> _WORK INSTRUCTION_
Your response should consist of the records below, repeated exactly.
§
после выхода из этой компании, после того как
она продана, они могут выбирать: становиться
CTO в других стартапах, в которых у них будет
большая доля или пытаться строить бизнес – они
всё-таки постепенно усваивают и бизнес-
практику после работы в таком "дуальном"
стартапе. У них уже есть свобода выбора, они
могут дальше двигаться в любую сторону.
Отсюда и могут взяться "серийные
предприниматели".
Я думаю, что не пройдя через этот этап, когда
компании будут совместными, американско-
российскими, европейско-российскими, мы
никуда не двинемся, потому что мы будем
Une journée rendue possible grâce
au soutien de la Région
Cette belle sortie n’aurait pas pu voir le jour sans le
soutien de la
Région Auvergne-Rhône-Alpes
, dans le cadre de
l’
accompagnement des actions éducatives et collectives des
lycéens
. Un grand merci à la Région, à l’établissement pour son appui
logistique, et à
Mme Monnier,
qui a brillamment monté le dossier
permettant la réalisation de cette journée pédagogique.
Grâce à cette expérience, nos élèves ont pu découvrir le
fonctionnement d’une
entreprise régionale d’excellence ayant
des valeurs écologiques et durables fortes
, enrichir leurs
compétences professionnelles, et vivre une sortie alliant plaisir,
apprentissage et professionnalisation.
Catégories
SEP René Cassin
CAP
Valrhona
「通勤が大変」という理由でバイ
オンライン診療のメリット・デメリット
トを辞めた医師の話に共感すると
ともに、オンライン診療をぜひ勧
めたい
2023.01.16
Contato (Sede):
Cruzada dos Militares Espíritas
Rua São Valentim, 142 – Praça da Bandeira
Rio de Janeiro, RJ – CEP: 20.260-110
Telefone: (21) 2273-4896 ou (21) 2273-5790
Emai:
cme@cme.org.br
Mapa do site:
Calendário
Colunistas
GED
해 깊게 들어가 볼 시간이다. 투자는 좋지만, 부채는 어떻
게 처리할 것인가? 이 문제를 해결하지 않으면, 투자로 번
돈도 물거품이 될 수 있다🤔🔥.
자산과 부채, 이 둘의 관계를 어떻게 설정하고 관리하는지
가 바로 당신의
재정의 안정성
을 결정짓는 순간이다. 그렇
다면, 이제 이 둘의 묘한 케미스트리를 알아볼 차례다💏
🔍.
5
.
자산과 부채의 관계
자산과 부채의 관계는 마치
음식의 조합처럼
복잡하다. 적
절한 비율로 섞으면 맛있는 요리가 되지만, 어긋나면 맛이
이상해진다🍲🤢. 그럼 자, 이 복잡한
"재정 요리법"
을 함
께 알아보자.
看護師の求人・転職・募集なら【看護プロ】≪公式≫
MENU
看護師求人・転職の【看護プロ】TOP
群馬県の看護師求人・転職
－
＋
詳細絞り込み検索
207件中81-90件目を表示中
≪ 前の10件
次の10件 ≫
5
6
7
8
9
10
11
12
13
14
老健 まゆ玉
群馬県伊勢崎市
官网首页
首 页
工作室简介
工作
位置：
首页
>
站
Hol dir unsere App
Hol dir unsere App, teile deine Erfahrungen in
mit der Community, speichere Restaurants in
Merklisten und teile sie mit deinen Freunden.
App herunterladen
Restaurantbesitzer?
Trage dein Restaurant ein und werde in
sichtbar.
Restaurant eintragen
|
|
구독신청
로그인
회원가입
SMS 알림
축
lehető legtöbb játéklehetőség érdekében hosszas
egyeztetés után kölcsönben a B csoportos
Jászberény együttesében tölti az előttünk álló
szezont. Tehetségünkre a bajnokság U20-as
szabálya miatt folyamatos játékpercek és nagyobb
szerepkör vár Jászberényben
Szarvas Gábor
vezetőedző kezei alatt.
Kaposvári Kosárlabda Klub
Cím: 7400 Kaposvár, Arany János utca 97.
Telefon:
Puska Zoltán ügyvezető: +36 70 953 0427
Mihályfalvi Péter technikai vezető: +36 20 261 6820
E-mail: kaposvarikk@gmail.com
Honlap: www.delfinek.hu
§
> _RESULT_
после выхода из этой компании, после того как
она продана, они могут выбирать: становиться
CTO в других стартапах, в которых у них будет
большая доля или пытаться строить бизнес – они
всё-таки постепенно усваивают и бизнес-
практику после работы в таком "дуальном"
стартапе. У них уже есть свобода выбора, они
могут дальше двигаться в любую сторону.
Отсюда и могут взяться "серийные
предприниматели".
Я думаю, что не пройдя через этот этап, когда
компании будут совместными, американско-
российскими, европейско-российскими, мы
никуда не двинемся, потому что мы будем
Une journée rendue possible grâce
au soutien de la Région
Cette belle sortie n’aurait pas pu voir le jour sans le
soutien de la
Région Auvergne-Rhône-Alpes
, dans le cadre de
l’
accompagnement des actions éducatives et collectives des
lycéens
. Un grand merci à la Région, à l’établissement pour son appui
logistique, et à
Mme Monnier,
qui a brillamment monté le dossier
permettant la réalisation de cette journée pédagogique.
Grâce à cette expérience, nos élèves ont pu découvrir le
fonctionnement d’une
entreprise régionale d’excellence ayant
des valeurs écologiques et durables fortes
, enrichir leurs
compétences professionnelles, et vivre une sortie alliant plaisir,
apprentissage et professionnalisation.
Catégories
SEP René Cassin
CAP
Valrhona
「通勤が大変」という理由でバイ
オンライン診療のメリット・デメリット
トを辞めた医師の話に共感すると
ともに、オンライン診療をぜひ勧
めたい
2023.01.16
Contato (Sede):
Cruzada dos Militares Espíritas
Rua São Valentim, 142 – Praça da Bandeira
Rio de Janeiro, RJ – CEP: 20.260-110
Telefone: (21) 2273-4896 ou (21) 2273-5790
Emai:
cme@cme.org.br
Mapa do site:
Calendário
Colunistas
GED
해 깊게 들어가 볼 시간이다. 투자는 좋지만, 부채는 어떻
게 처리할 것인가? 이 문제를 해결하지 않으면, 투자로 번
돈도 물거품이 될 수 있다🤔🔥.
자산과 부채, 이 둘의 관계를 어떻게 설정하고 관리하는지
가 바로 당신의
재정의 안정성
을 결정짓는 순간이다. 그렇
다면, 이제 이 둘의 묘한 케미스트리를 알아볼 차례다💏
🔍.
5
.
자산과 부채의 관계
자산과 부채의 관계는 마치
음식의 조합처럼
복잡하다. 적
절한 비율로 섞으면 맛있는 요리가 되지만, 어긋나면 맛이
이상해진다🍲🤢. 그럼 자, 이 복잡한
"재정 요리법"
을 함
께 알아보자.
看護師の求人・転職・募集なら【看護プロ】≪公式≫
MENU
看護師求人・転職の【看護プロ】TOP
群馬県の看護師求人・転職
－
＋
詳細絞り込み検索
207件中81-90件目を表示中
≪ 前の10件
次の10件 ≫
5
6
7
8
9
10
11
12
13
14
老健 まゆ玉
群馬県伊勢崎市
官网首页
首 页
工作室简介
工作
位置：
首页
>
站
Hol dir unsere App
Hol dir unsere App, teile deine Erfahrungen in
mit der Community, speichere Restaurants in
Merklisten und teile sie mit deinen Freunden.
App herunterladen
Restaurantbesitzer?
Trage dein Restaurant ein und werde in
sichtbar.
Restaurant eintragen
|
|
구독신청
로그인
회원가입
SMS 알림
축
lehető legtöbb játéklehetőség érdekében hosszas
egyeztetés után kölcsönben a B csoportos
Jászberény együttesében tölti az előttünk álló
szezont. Tehetségünkre a bajnokság U20-as
szabálya miatt folyamatos játékpercek és nagyobb
szerepkör vár Jászberényben
Szarvas Gábor
vezetőedző kezei alatt.
Kaposvári Kosárlabda Klub
Cím: 7400 Kaposvár, Arany János utca 97.
Telefon:
Puska Zoltán ügyvezető: +36 70 953 0427
Mihályfalvi Péter technikai vezető: +36 20 261 6820
E-mail: kaposvarikk@gmail.com
Honlap: www.delfinek.hu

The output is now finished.